Answer to a question from a reader

Why is it important to write a will?

The short answer

It is the only way for you to control who should look after your children or inherit your estate.

The long answer

A will (“Last Will and Testament”) is a legally binding document in which you can name who should care for your children and who inherits your estate; in other words, who should get your property, car, money, etc., when you die. If someone dies without a will, it means they have died intestate, and their estate will be distributed in terms of the Intestate Succession Act (Act 81 of 1987).
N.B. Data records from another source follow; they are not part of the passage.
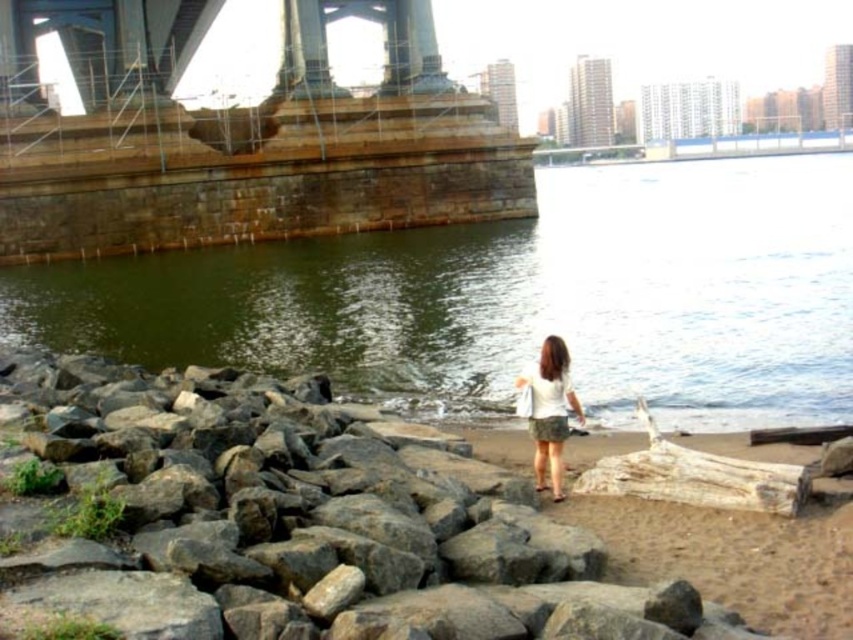 Does green stone river at center appear over gray rock at lower center?

Yes.

Does point (711, 250) lie behind point (26, 611)?

Yes.

The width and height of the screenshot is (853, 640). Identify the location of green stone river at center. (515, 298).

What are the coordinates of `gray rock at lower center` in the screenshot? It's located at (282, 522).

In the scene shown: Which of these two, gray rock at lower center or white fabric skirt at lower right, stands shorter?

white fabric skirt at lower right is shorter.

The image size is (853, 640). In order to click on gray rock at lower center in this screenshot , I will do `click(282, 522)`.

Can you confirm if green stone river at center is smaller than white fabric skirt at lower right?

Actually, green stone river at center might be larger than white fabric skirt at lower right.

Which is in front, point (357, 264) or point (560, 376)?

Point (560, 376)

Is point (276, 352) positioned after point (549, 388)?

Yes, point (276, 352) is farther from viewer.

You are a GUI agent. You are given a task and a screenshot of the screen. Output one action in this format:
    pyautogui.click(x=<x>, y=<y>)
    Task: Click on the green stone river at center
    Image resolution: width=853 pixels, height=640 pixels.
    Given the screenshot: What is the action you would take?
    pyautogui.click(x=515, y=298)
Only spouses and biological/adoptive relatives can inherit. In order of preference, beneficiaries of intestate estates will be as follows:

  1. Spouse of life partner of the deceased;
  2. Descendants of the deceased. Note that stepchildren do not count unless they were legally adopted by the deceased;
  3. Parents of the deceased (if there is no surviving spouse or descendants);
  4. Siblings of the deceased (if one or both parents are predeceased);
  5. Extended blood relatives (if none of the above applies);
  6. The state (if no blood/adoptive relatives).

If the deceased was married in community of property, the living spouse automatically owns 50% of the estate. They can inherit additional shares in terms of the will.

The Constitutional Court ruled on 31 December 2021 that life partners "in a relationship intended to be permanent" should be regarded as spouses in terms of inheriting intestate estates. If the deceased was in a recognised customary marriage, their partner is also a spouse for intestate succession purposes.

If the deceased was a husband in a polygamous union, the wives will inherit the estate in equal shares.

If the deceased had no biological or legally adopted children of their own, only the living spouse/s will inherit.

If the deceased had spouses and descendants, they will inherit the estate in equal shares if each wife inherits at least R250,000. If the estate is not large enough for this, only the wives (and not the descendants) will inherit the estate in equal shares.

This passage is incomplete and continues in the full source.